▶ _ACTIVITY_
If an entry holds a picture, leave that picture out. Give everything else again exactly.
▼
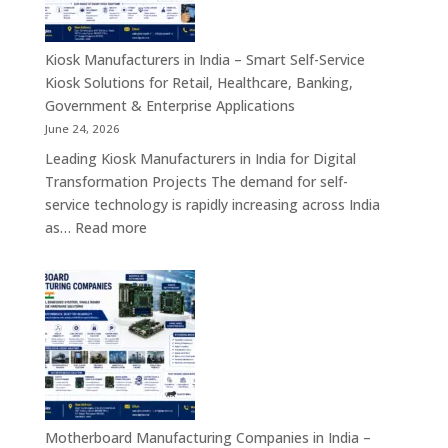
Network
Security
Appliances,
Kiosk Manufacturers in India – Smart Self-Service
Embedded
Kiosk Solutions for Retail, Healthcare, Banking,
Firewall
Government & Enterprise Applications
Platforms
June 24, 2026
&
Leading Kiosk Manufacturers in India for Digital
Cybersecurity
Transformation Projects The demand for self-
Hardware
service technology is rapidly increasing across India
Solutions
:
as…
Read more
Kiosk
Manufacturers
in
India
–
Smart
Self-
Service
Kiosk
Motherboard Manufacturing Companies in India –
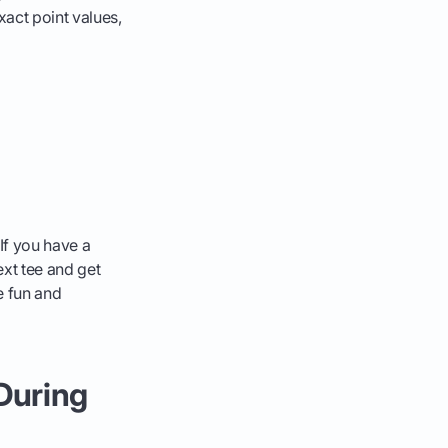
xact point values,
 If you have a
ext tee and get
e fun and
 During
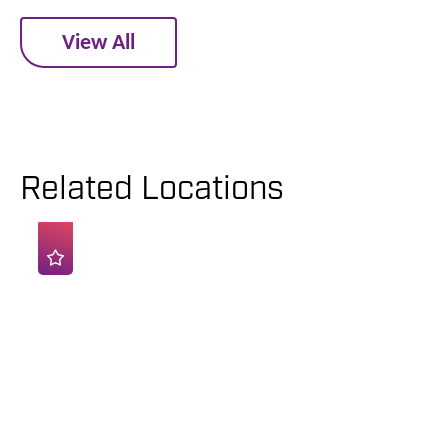
View All
Related Locations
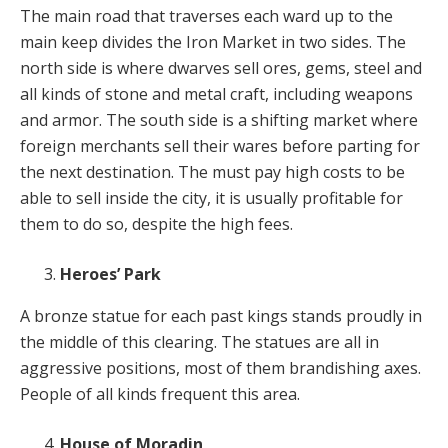
The main road that traverses each ward up to the
main keep divides the Iron Market in two sides. The
north side is where dwarves sell ores, gems, steel and
all kinds of stone and metal craft, including weapons
and armor. The south side is a shifting market where
foreign merchants sell their wares before parting for
the next destination. The must pay high costs to be
able to sell inside the city, it is usually profitable for
them to do so, despite the high fees.
Heroes’ Park
A bronze statue for each past kings stands proudly in
the middle of this clearing. The statues are all in
aggressive positions, most of them brandishing axes.
People of all kinds frequent this area.
House of Moradin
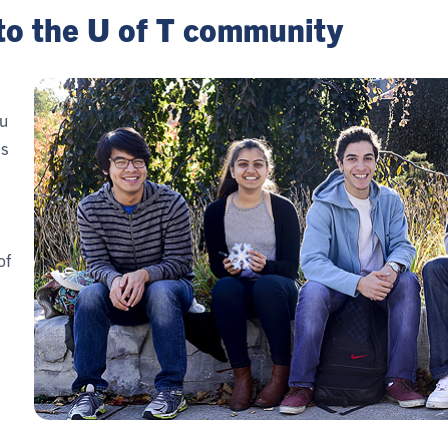
to the U of T community
u
is
of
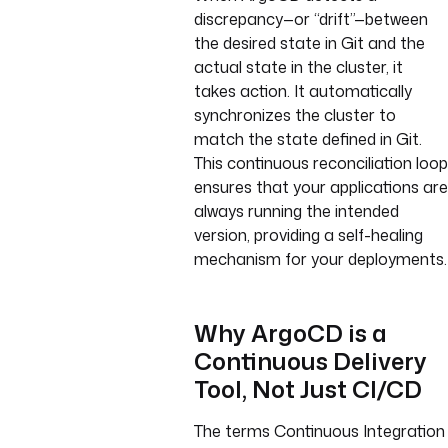
discrepancy—or “drift”—between
the desired state in Git and the
actual state in the cluster, it
takes action. It automatically
synchronizes the cluster to
match the state defined in Git.
This continuous reconciliation loop
ensures that your applications are
always running the intended
version, providing a self-healing
mechanism for your deployments.
Why ArgoCD is a
Continuous Delivery
Tool, Not Just CI/CD
The terms Continuous Integration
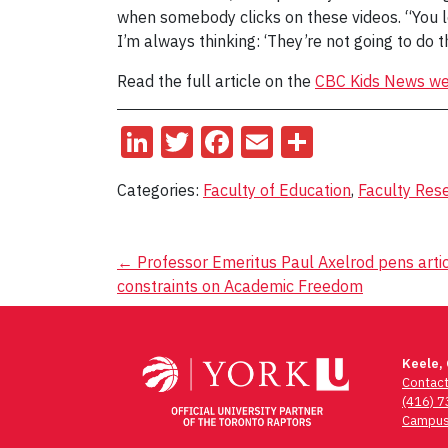
when somebody clicks on these videos. “You lea
I’m always thinking: ‘They’re not going to do th
Read the full article on the
CBC Kids News we
LinkedIn
Twitter
Facebook
Email
Share
Categories:
Faculty of Education
,
Faculty Res
Post
←
Professor Emeritus Paul Axelrod pens articl
constraints on Academic Freedom
navigation
Keele,
Contac
(416) 
Campus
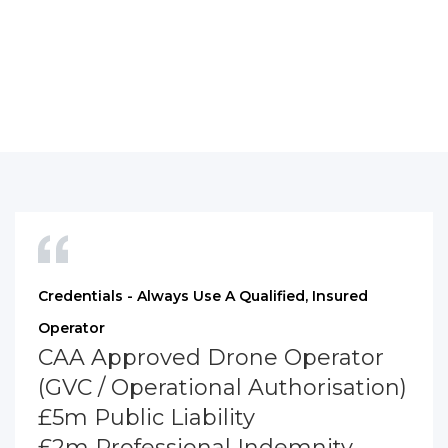
Credentials - Always Use A Qualified, Insured
Operator
CAA Approved Drone Operator
(GVC / Operational Authorisation)
£5m Public Liability
£2m Professional Indemnity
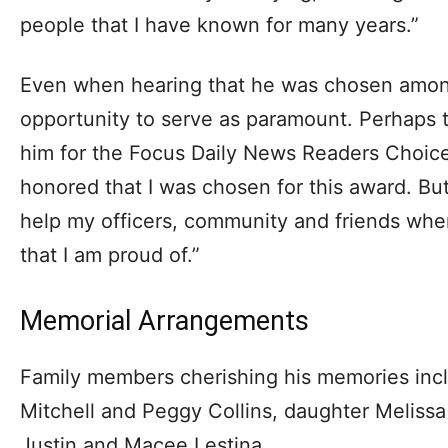
people that I have known for many years.”
Even when hearing that he was chosen among 
opportunity to serve as paramount. Perhaps 
him for the Focus Daily News Readers Choice 
honored that I was chosen for this award. But
help my officers, community and friends whe
that I am proud of.”
Memorial Arrangements
Family members cherishing his memories inclu
Mitchell and Peggy Collins, daughter Melissa
Justin and Macee Lestina.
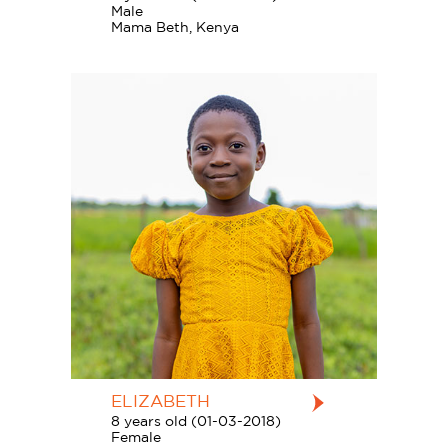
Male
Mama Beth, Kenya
ELIZABETH
8 years old (01-03-2018)
Female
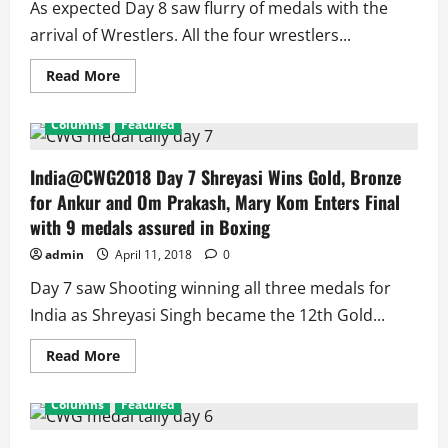
As expected Day 8 saw flurry of medals with the
arrival of Wrestlers. All the four wrestlers...
Read
Read More
more
about
India@CWG18
Columns
Featured
Day
8
Four
Wrestlers
India@CWG2018 Day 7 Shreyasi Wins Gold, Bronze
Win
for Ankur and Om Prakash, Mary Kom Enters Final
4
Medals,
with 9 medals assured in Boxing
Athletics
2,
admin
April 11, 2018
0
Shooters
1,
Medal
Day 7 saw Shooting winning all three medals for
Assured
in
India as Shreyasi Singh became the 12th Gold...
TT
Women’s
Doubles
Read
Read More
more
about
India@CWG2018
Columns
Featured
Day
7
Shreyasi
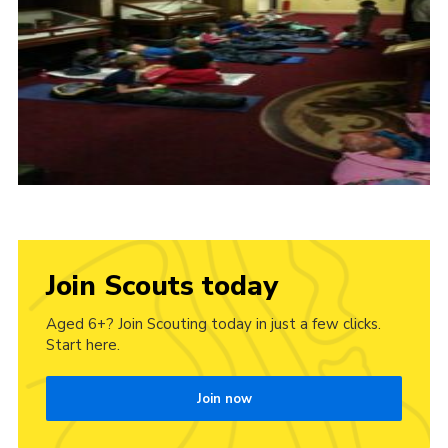
Join Scouts today
Aged 6+? Join Scouting today in just a few clicks.
Start here.
Join now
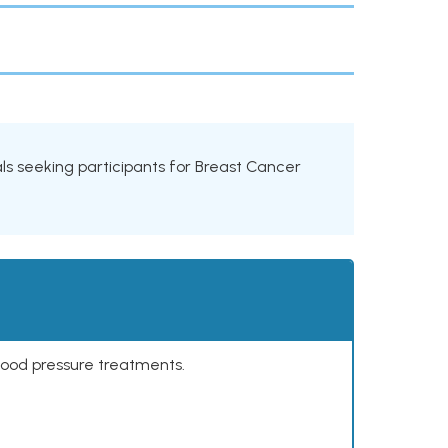
rials seeking participants for Breast Cancer
lood pressure treatments.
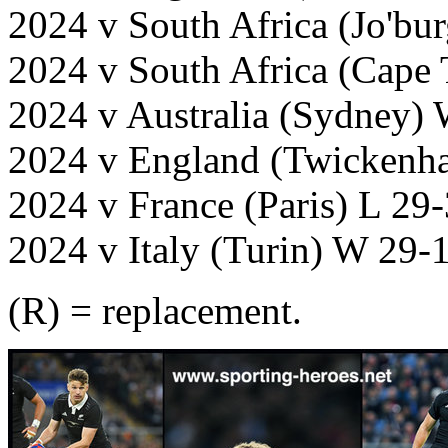
2024 v South Africa (Jo'bu
2024 v South Africa (Cape
2024 v Australia (Sydney)
2024 v England (Twickenh
2024 v France (Paris) L 29
2024 v Italy (Turin) W 29-
(R) = replacement.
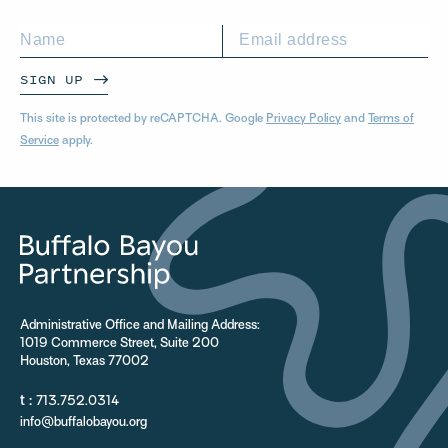
SIGN UP
This site is protected by reCAPTCHA. Google
Privacy Policy
and
Terms of
Service
apply.
Administrative Office and Mailing Address:
1019 Commerce Street, Suite 200
Houston, Texas 77002
t :
713.752.0314
info@buffalobayou.org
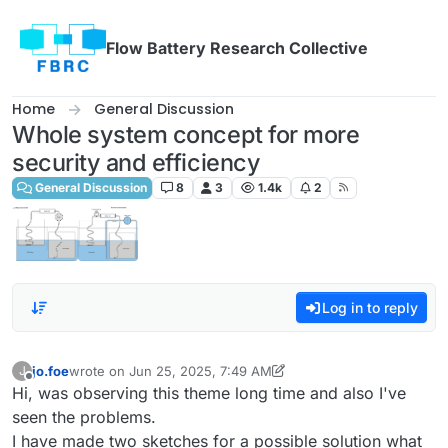
Skip to content
Flow Battery Research Collective
Home
General Discussion
Whole system concept for more
security and efficiency
General Discussion
8
3
1.4k
2
Log in to reply
jo.foe
wrote on
Jun 25, 2025, 7:49 AM
J
last edited by jo.foe
Jun 25, 2025, 8:02 AM
Offline
Hi, was observing this theme long time and also I've
seen the problems.
I have made two sketches for a possible solution what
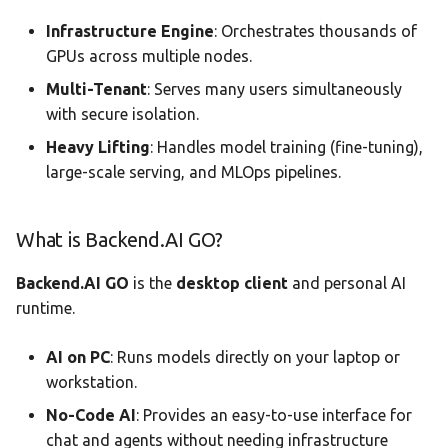
Infrastructure Engine
: Orchestrates thousands of
GPUs across multiple nodes.
Multi-Tenant
: Serves many users simultaneously
with secure isolation.
Heavy Lifting
: Handles model training (fine-tuning),
large-scale serving, and MLOps pipelines.
What is Backend.AI GO?
Backend.AI GO
is the
desktop client
and personal AI
runtime.
AI on PC
: Runs models directly on your laptop or
workstation.
No-Code AI
: Provides an easy-to-use interface for
chat and agents without needing infrastructure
▲
▶ _RESULT BELOW_
Network
Security
Appliances,
Kiosk Manufacturers in India – Smart Self-Service
Embedded
Kiosk Solutions for Retail, Healthcare, Banking,
Firewall
Government & Enterprise Applications
Platforms
June 24, 2026
&
Leading Kiosk Manufacturers in India for Digital
Cybersecurity
Transformation Projects The demand for self-
Hardware
service technology is rapidly increasing across India
Solutions
:
as…
Read more
Kiosk
Manufacturers
in
India
–
Smart
Self-
Service
Kiosk
Motherboard Manufacturing Companies in India –
xact point values,
 If you have a
ext tee and get
e fun and
 During
View All
Related Locations
The main road that traverses each ward up to the
main keep divides the Iron Market in two sides. The
north side is where dwarves sell ores, gems, steel and
all kinds of stone and metal craft, including weapons
and armor. The south side is a shifting market where
foreign merchants sell their wares before parting for
the next destination. The must pay high costs to be
able to sell inside the city, it is usually profitable for
them to do so, despite the high fees.
Heroes’ Park
A bronze statue for each past kings stands proudly in
the middle of this clearing. The statues are all in
aggressive positions, most of them brandishing axes.
People of all kinds frequent this area.
House of Moradin
to the U of T community
u
is
of
discrepancy—or “drift”—between
the desired state in Git and the
actual state in the cluster, it
takes action. It automatically
synchronizes the cluster to
match the state defined in Git.
This continuous reconciliation loop
ensures that your applications are
always running the intended
version, providing a self-healing
mechanism for your deployments.
Why ArgoCD is a
Continuous Delivery
Tool, Not Just CI/CD
The terms Continuous Integration
when somebody clicks on these videos. “You lea
I’m always thinking: ‘They’re not going to do th
Read the full article on the
CBC Kids News we
LinkedIn
Twitter
Facebook
Email
Share
Categories:
Faculty of Education
,
Faculty Res
Post
←
Professor Emeritus Paul Axelrod pens articl
constraints on Academic Freedom
navigation
Keele,
Contac
(416) 
Campus
Credentials - Always Use A Qualified, Insured
Operator
CAA Approved Drone Operator
(GVC / Operational Authorisation)
£5m Public Liability
£2m Professional Indemnity
people that I have known for many years.”
Even when hearing that he was chosen among 
opportunity to serve as paramount. Perhaps 
him for the Focus Daily News Readers Choice 
honored that I was chosen for this award. But
help my officers, community and friends whe
that I am proud of.”
Memorial Arrangements
Family members cherishing his memories inclu
Mitchell and Peggy Collins, daughter Melissa
Justin and Macee Lestina.
Male
Mama Beth, Kenya
ELIZABETH
8 years old (01-03-2018)
Female
As expected Day 8 saw flurry of medals with the
arrival of Wrestlers. All the four wrestlers...
Read
Read More
more
about
India@CWG18
Columns
Featured
Day
8
Four
Wrestlers
India@CWG2018 Day 7 Shreyasi Wins Gold, Bronze
Win
for Ankur and Om Prakash, Mary Kom Enters Final
4
Medals,
with 9 medals assured in Boxing
Athletics
2,
admin
April 11, 2018
0
Shooters
1,
Medal
Day 7 saw Shooting winning all three medals for
Assured
in
India as Shreyasi Singh became the 12th Gold...
TT
Women’s
Doubles
Read
Read More
more
about
India@CWG2018
Columns
Featured
Day
7
Shreyasi
Join Scouts today
Aged 6+? Join Scouting today in just a few clicks.
Start here.
Join now
rials seeking participants for Breast Cancer
lood pressure treatments.
2024 v South Africa (Jo'bu
2024 v South Africa (Cape
2024 v Australia (Sydney)
2024 v England (Twickenh
2024 v France (Paris) L 29
2024 v Italy (Turin) W 29-
(R) = replacement.
SIGN UP
This site is protected by reCAPTCHA. Google
Privacy Policy
and
Terms of
Service
apply.
Administrative Office and Mailing Address:
1019 Commerce Street, Suite 200
Houston, Texas 77002
t :
713.752.0314
info@buffalobayou.org
Skip to content
Flow Battery Research Collective
Home
General Discussion
Whole system concept for more
security and efficiency
General Discussion
8
3
1.4k
2
Log in to reply
jo.foe
wrote on
Jun 25, 2025, 7:49 AM
J
last edited by jo.foe
Jun 25, 2025, 8:02 AM
Offline
Hi, was observing this theme long time and also I've
seen the problems.
I have made two sketches for a possible solution what
Infrastructure Engine
: Orchestrates thousands of
GPUs across multiple nodes.
Multi-Tenant
: Serves many users simultaneously
with secure isolation.
Heavy Lifting
: Handles model training (fine-tuning),
large-scale serving, and MLOps pipelines.
What is Backend.AI GO?
Backend.AI GO
is the
desktop client
and personal AI
runtime.
AI on PC
: Runs models directly on your laptop or
workstation.
No-Code AI
: Provides an easy-to-use interface for
chat and agents without needing infrastructure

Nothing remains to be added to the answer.